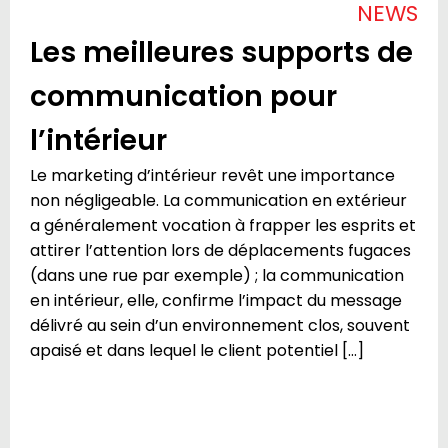
NEWS
Les meilleures supports de
communication pour
l’intérieur
Le marketing d’intérieur revêt une importance
non négligeable. La communication en extérieur
a généralement vocation à frapper les esprits et
attirer l’attention lors de déplacements fugaces
(dans une rue par exemple) ; la communication
en intérieur, elle, confirme l’impact du message
délivré au sein d’un environnement clos, souvent
apaisé et dans lequel le client potentiel […]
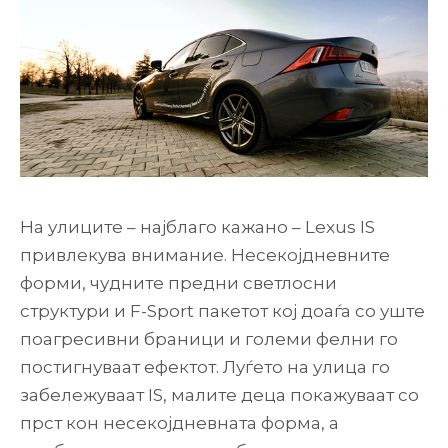
На улиците – најблаго кажано – Lexus IS
привлекува внимание. Несекојдневните
форми, чудните предни светлосни
структури и F-Sport пакетот кој доаѓа со уште
поагресивни браници и големи фелни го
постигнуваат ефектот. Луѓето на улица го
забележуваат IS, малите деца покажуваат со
прст кон несекојдневната форма, а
————
Prompt:
Would you please write out exactly the lines between the line containing "(dans une rue par exemple) ; la communication" and the last line of the listing above, inclusive, without pictures?

Exercise solution:
(dans une rue par exemple) ; la communication
en intérieur, elle, confirme l’impact du message
délivré au sein d’un environnement clos, souvent
apaisé et dans lequel le client potentiel […]
На улиците – најблаго кажано – Lexus IS
привлекува внимание. Несекојдневните
форми, чудните предни светлосни
структури и F-Sport пакетот кој доаѓа со уште
поагресивни браници и големи фелни го
постигнуваат ефектот. Луѓето на улица го
забележуваат IS, малите деца покажуваат со
прст кон несекојдневната форма, а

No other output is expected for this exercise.